DIRECTIONS: Pick every line out of the entries below that holds the string "Loblaws", and report them.

THE DATA:
▼

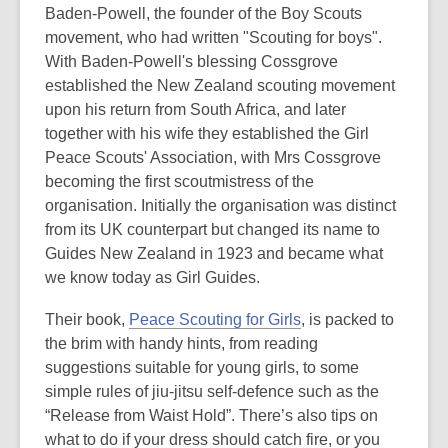
Baden-Powell, the founder of the Boy Scouts
movement, who had written "Scouting for boys"
.
With Baden-Powell's blessing Cossgrove
established the New Zealand scouting movement
upon his return from South Africa, and later
together with his wife they established the Girl
Peace Scouts' Association, with Mrs Cossgrove
becoming the first scoutmistress of the
organisation. Initially the organisation was distinct
from its UK counterpart but changed its name to
Guides New Zealand in 1923 and became what
we know today as Girl Guides.
Their book,
Peace Scouting for Girls
, is packed to
the brim with handy hints, from reading
suggestions suitable for young girls, to some
simple rules of jiu-jitsu self-defence such as the
“Release from Waist Hold”. There’s also tips on
what to do if your dress should catch fire, or you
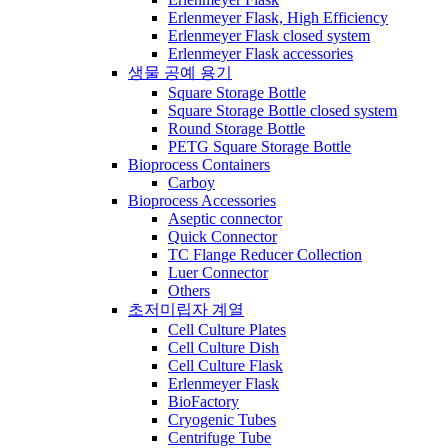
Erlenmeyer Flask, High Efficiency
Erlenmeyer Flask closed system
Erlenmeyer Flask accessories
생물 공예 용기
Square Storage Bottle
Square Storage Bottle closed system
Round Storage Bottle
PETG Square Storage Bottle
Bioprocess Containers
Carboy
Bioprocess Accessories
Aseptic connector
Quick Connector
TC Flange Reducer Collection
Luer Connector
Others
초저미립자 계열
Cell Culture Plates
Cell Culture Dish
Cell Culture Flask
Erlenmeyer Flask
BioFactory
Cryogenic Tubes
Centrifuge Tube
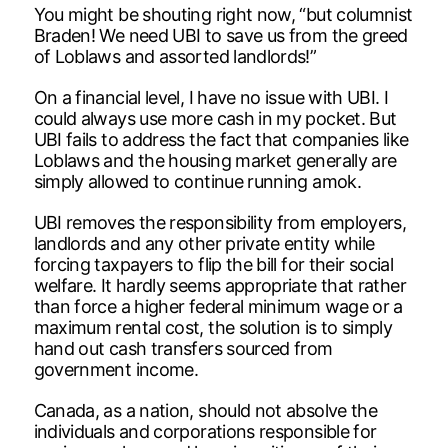
You might be shouting right now, “but columnist
Braden! We need UBI to save us from the greed
of Loblaws and assorted landlords!”
On a financial level, I have no issue with UBI. I
could always use more cash in my pocket. But
UBI fails to address the fact that companies like
Loblaws and the housing market generally are
simply allowed to continue running amok.
UBI removes the responsibility from employers,
landlords and any other private entity while
forcing taxpayers to flip the bill for their social
welfare. It hardly seems appropriate that rather
than force a higher federal minimum wage or a
maximum rental cost, the solution is to simply
hand out cash transfers sourced from
government income.
Canada, as a nation, should not absolve the
individuals and corporations responsible for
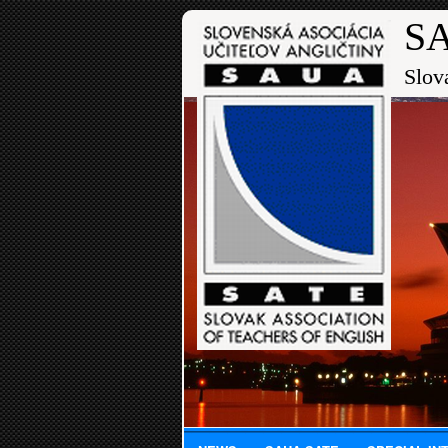
SA
Slov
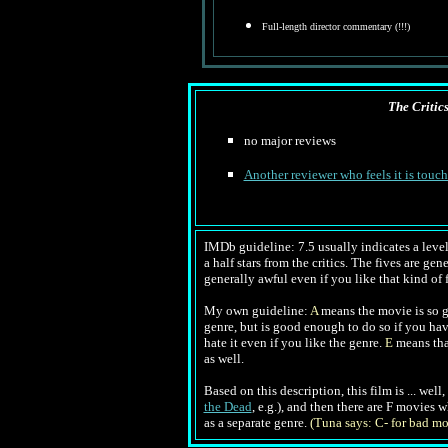
Full-length director commentary (!!!)
The Critic
no major reviews
Another reviewer who feels it is touc
IMDb guideline: 7.5 usually indicates a level 
a half stars from the critics. The fives are ge
generally awful even if you like that kind of f
My own guideline:
A
means the movie is so go
genre, but is good enough to do so if you ha
hate it even if you like the genre.
E
means tha
as well.
Based on this description, this film is ... wel
the Dead
, e.g.), and then there are F movies 
as a separate genre.
(Tuna says: C- for bad mo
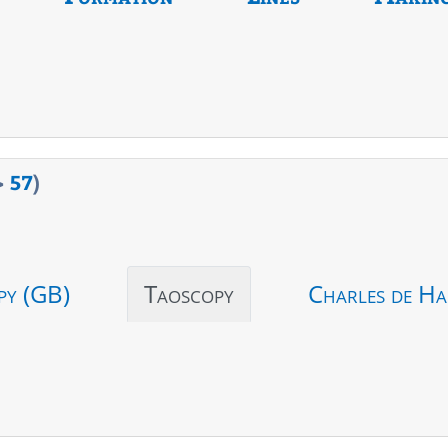
>
57
)
py (GB)
Taoscopy
Charles de Ha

▲

RESULT:
of Loblaws and assorted landlords!”
Loblaws and the housing market generally are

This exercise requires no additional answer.